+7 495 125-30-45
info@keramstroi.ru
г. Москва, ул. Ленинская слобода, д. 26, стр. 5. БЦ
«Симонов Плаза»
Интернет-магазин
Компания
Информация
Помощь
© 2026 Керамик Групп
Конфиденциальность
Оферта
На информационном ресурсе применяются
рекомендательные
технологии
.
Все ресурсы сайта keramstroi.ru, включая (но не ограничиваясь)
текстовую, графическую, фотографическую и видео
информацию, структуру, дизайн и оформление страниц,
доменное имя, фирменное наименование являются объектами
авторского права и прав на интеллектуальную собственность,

============================================================

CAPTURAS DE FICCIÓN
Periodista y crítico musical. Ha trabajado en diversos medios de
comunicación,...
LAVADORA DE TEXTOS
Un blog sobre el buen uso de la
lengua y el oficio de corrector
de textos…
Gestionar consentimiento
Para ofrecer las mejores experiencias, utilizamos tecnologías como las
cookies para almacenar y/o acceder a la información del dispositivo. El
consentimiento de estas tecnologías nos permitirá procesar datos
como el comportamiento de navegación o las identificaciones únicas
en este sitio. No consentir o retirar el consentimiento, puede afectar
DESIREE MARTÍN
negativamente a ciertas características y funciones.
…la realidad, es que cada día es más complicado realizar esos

============================================================

* **WHAT THIS TASK INVOLVES**
Scan the lines above for the word "tecnologías" and copy every one where it occurs.

* **TASK RESPONSE**
Para ofrecer las mejores experiencias, utilizamos tecnologías como las
consentimiento de estas tecnologías nos permitirá procesar datos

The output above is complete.